Data provided:
Content starts
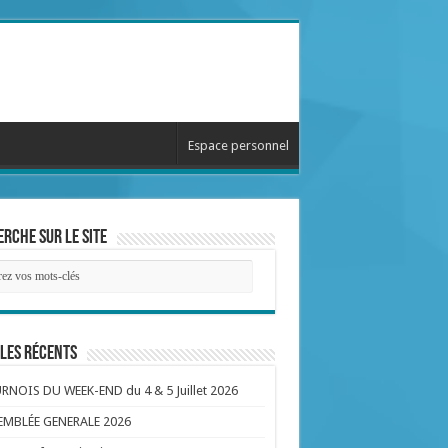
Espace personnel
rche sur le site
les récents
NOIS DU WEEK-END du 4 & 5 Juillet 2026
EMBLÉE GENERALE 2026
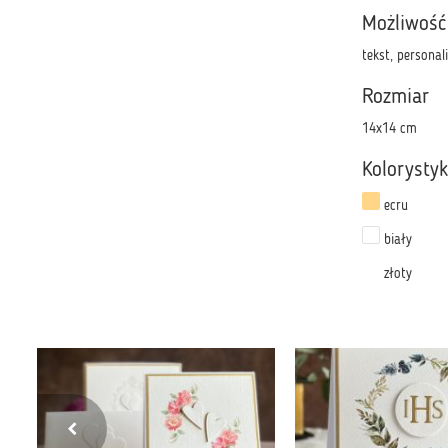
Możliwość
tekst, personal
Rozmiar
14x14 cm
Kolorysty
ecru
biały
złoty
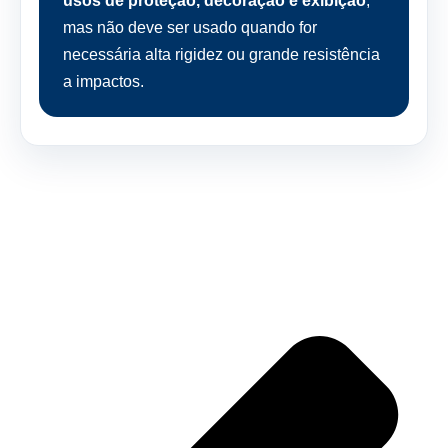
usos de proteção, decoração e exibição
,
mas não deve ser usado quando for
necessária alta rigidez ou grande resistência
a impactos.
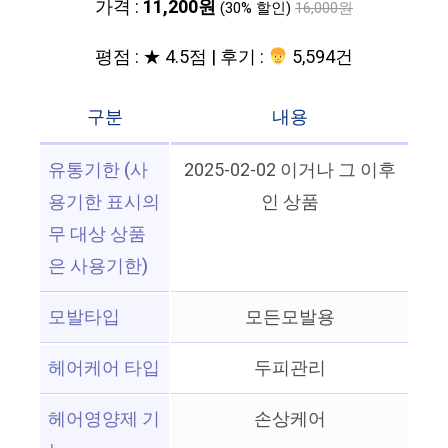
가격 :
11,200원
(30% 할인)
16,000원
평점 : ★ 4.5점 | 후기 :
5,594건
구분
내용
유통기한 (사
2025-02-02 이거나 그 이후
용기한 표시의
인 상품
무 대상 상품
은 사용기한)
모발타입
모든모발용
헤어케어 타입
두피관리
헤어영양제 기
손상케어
Content ends
Content starts
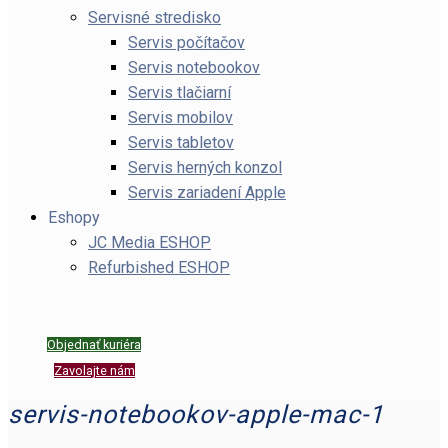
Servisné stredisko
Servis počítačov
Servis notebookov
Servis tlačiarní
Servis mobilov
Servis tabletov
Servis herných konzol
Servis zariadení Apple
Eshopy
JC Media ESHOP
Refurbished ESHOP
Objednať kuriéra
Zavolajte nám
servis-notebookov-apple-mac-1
Content ends
Content starts
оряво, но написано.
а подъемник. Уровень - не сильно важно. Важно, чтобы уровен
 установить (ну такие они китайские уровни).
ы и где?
Content ends
Aim of the task: Throughout the material above, find lines holding the word "notebookov", then copy them.

Task response:
Servis notebookov
servis-notebookov-apple-mac-1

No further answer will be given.